# Required action
A single number is the whole answer: the count of lines in these entries that hold "后端脚本".

# Dataset content
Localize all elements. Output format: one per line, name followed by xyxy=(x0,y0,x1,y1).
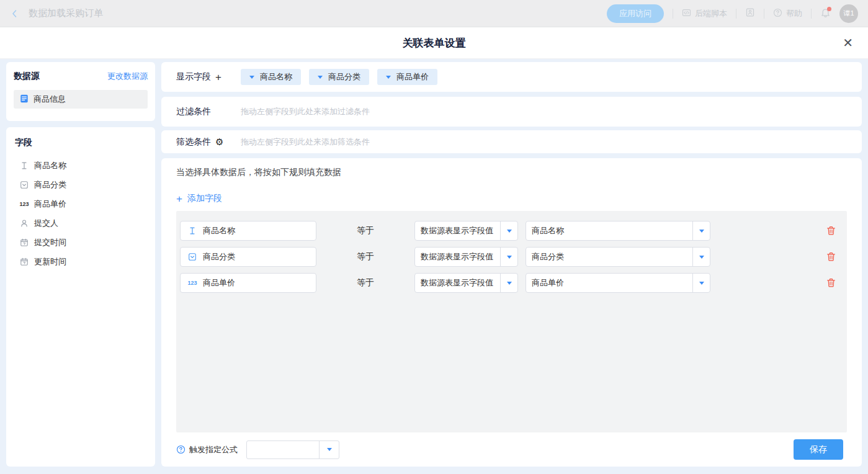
rules-list: 商品名称 等于 数据源表显示字段值 商品名称 商品分类 等于 xyxy=(176,211,847,432)
rules-hint-text: 当选择具体数据后，将按如下规则填充数据 xyxy=(176,166,341,178)
formula-select-value xyxy=(247,441,319,458)
chevron-down-icon xyxy=(500,274,517,292)
datasource-panel: 数据源 更改数据源 商品信息 xyxy=(6,62,155,121)
source-select[interactable]: 数据源表显示字段值 xyxy=(414,273,518,293)
datasource-header: 数据源 更改数据源 xyxy=(14,71,148,82)
user-field-icon xyxy=(19,219,30,228)
select-field-icon xyxy=(19,181,30,189)
form-doc-icon xyxy=(20,94,29,105)
formula-help-icon[interactable] xyxy=(176,445,186,454)
value-select[interactable]: 商品分类 xyxy=(526,247,710,267)
filter-drop-placeholder: 拖动左侧字段到此处来添加过滤条件 xyxy=(241,106,370,117)
chevron-down-icon xyxy=(500,248,517,266)
display-field-tag[interactable]: 商品名称 xyxy=(241,69,301,85)
delete-rule-icon[interactable] xyxy=(826,226,836,235)
chevron-down-icon xyxy=(318,76,323,79)
sift-condition-label: 筛选条件 ⚙ xyxy=(176,136,241,148)
number-field-icon: 123 xyxy=(187,280,198,286)
divider xyxy=(673,9,673,19)
add-field-button[interactable]: + 添加字段 xyxy=(176,193,222,204)
formula-label: 触发指定公式 xyxy=(189,444,238,455)
field-item-select[interactable]: 商品分类 xyxy=(14,175,148,194)
chevron-down-icon xyxy=(386,76,391,79)
display-field-tags: 商品名称 商品分类 商品单价 xyxy=(241,69,437,85)
change-datasource-link[interactable]: 更改数据源 xyxy=(107,71,148,82)
number-field-icon: 123 xyxy=(19,201,30,207)
formula-select[interactable] xyxy=(246,440,339,459)
display-field-tag[interactable]: 商品分类 xyxy=(309,69,369,85)
chevron-down-icon xyxy=(692,274,710,292)
modal-footer: 触发指定公式 保存 xyxy=(161,432,862,467)
date-field-icon xyxy=(19,238,30,247)
chevron-down-icon xyxy=(692,248,710,266)
value-select[interactable]: 商品单价 xyxy=(526,273,710,293)
rule-field-box[interactable]: 123 商品单价 xyxy=(180,273,316,293)
fill-rules-panel: 当选择具体数据后，将按如下规则填充数据 + 添加字段 商品名称 等于 数据源表显… xyxy=(161,158,862,467)
display-fields-label: 显示字段 + xyxy=(176,71,241,83)
topbar-right: 应用访问 后端脚本 帮助 谭1 xyxy=(607,4,858,23)
fields-panel: 字段 商品名称 商品分类 123 商品单价 提交人 提交时间 xyxy=(6,127,155,467)
gear-icon[interactable]: ⚙ xyxy=(215,137,223,146)
field-item-date2[interactable]: 更新时间 xyxy=(14,252,148,271)
date-field-icon xyxy=(19,257,30,266)
divider xyxy=(736,9,736,19)
back-icon[interactable] xyxy=(10,9,20,19)
datasource-heading: 数据源 xyxy=(14,71,40,82)
screen: 数据加载采购订单 应用访问 后端脚本 帮助 谭1 xyxy=(0,0,868,474)
source-select[interactable]: 数据源表显示字段值 xyxy=(414,247,518,267)
display-fields-row: 显示字段 + 商品名称 商品分类 商品单价 xyxy=(161,62,862,92)
close-icon[interactable]: ✕ xyxy=(843,37,853,49)
operator-label: 等于 xyxy=(357,273,374,293)
avatar[interactable]: 谭1 xyxy=(839,4,858,23)
source-select[interactable]: 数据源表显示字段值 xyxy=(414,221,518,241)
sift-condition-row[interactable]: 筛选条件 ⚙ 拖动左侧字段到此处来添加筛选条件 xyxy=(161,130,862,153)
modal-title: 关联表单设置 xyxy=(403,36,466,50)
chevron-down-icon xyxy=(692,221,710,240)
notification-bell-icon[interactable] xyxy=(820,8,831,19)
add-display-field-icon[interactable]: + xyxy=(215,72,221,83)
filter-condition-row[interactable]: 过滤条件 拖动左侧字段到此处来添加过滤条件 xyxy=(161,97,862,127)
field-item-text[interactable]: 商品名称 xyxy=(14,156,148,175)
filter-condition-label: 过滤条件 xyxy=(176,106,241,117)
notification-dot xyxy=(827,7,831,11)
plus-icon: + xyxy=(176,194,182,204)
rule-field-box[interactable]: 商品分类 xyxy=(180,247,316,267)
topbar: 数据加载采购订单 应用访问 后端脚本 帮助 谭1 xyxy=(0,0,868,27)
page-title: 数据加载采购订单 xyxy=(29,7,103,19)
display-field-tag[interactable]: 商品单价 xyxy=(377,69,437,85)
datasource-item[interactable]: 商品信息 xyxy=(14,90,148,109)
save-button[interactable]: 保存 xyxy=(794,439,843,460)
sift-drop-placeholder: 拖动左侧字段到此处来添加筛选条件 xyxy=(241,136,370,148)
operator-label: 等于 xyxy=(357,221,374,241)
select-field-icon xyxy=(187,253,198,261)
field-list: 商品名称 商品分类 123 商品单价 提交人 提交时间 更新时间 xyxy=(14,156,148,271)
value-select[interactable]: 商品名称 xyxy=(526,221,710,241)
fields-heading: 字段 xyxy=(14,137,148,148)
rule-row: 123 商品单价 等于 数据源表显示字段值 商品单价 xyxy=(176,273,847,293)
topbar-left: 数据加载采购订单 xyxy=(10,7,103,19)
rule-field-box[interactable]: 商品名称 xyxy=(180,221,316,241)
chevron-down-icon xyxy=(500,221,517,240)
field-item-date[interactable]: 提交时间 xyxy=(14,233,148,252)
field-item-user[interactable]: 提交人 xyxy=(14,213,148,233)
divider xyxy=(811,9,812,19)
delete-rule-icon[interactable] xyxy=(826,278,836,287)
operator-label: 等于 xyxy=(357,247,374,267)
app-access-button[interactable]: 应用访问 xyxy=(607,4,664,23)
modal-header: 关联表单设置 ✕ xyxy=(0,27,868,59)
code-icon xyxy=(682,8,691,19)
rule-row: 商品分类 等于 数据源表显示字段值 商品分类 xyxy=(176,247,847,267)
text-field-icon xyxy=(187,226,198,235)
field-item-number[interactable]: 123 商品单价 xyxy=(14,194,148,213)
question-icon xyxy=(773,8,782,19)
backend-script-button[interactable]: 后端脚本 xyxy=(682,8,727,19)
divider xyxy=(764,9,764,19)
chevron-down-icon xyxy=(319,441,339,458)
contact-card-button[interactable] xyxy=(745,7,755,19)
contact-card-icon xyxy=(745,7,755,19)
delete-rule-icon[interactable] xyxy=(826,252,836,261)
help-button[interactable]: 帮助 xyxy=(773,8,802,19)
text-field-icon xyxy=(19,161,30,170)
rule-row: 商品名称 等于 数据源表显示字段值 商品名称 xyxy=(176,221,847,241)
chevron-down-icon xyxy=(249,76,254,79)
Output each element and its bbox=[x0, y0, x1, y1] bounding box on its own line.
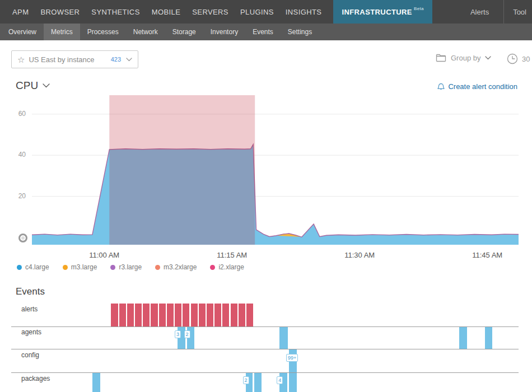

# Problem solution
4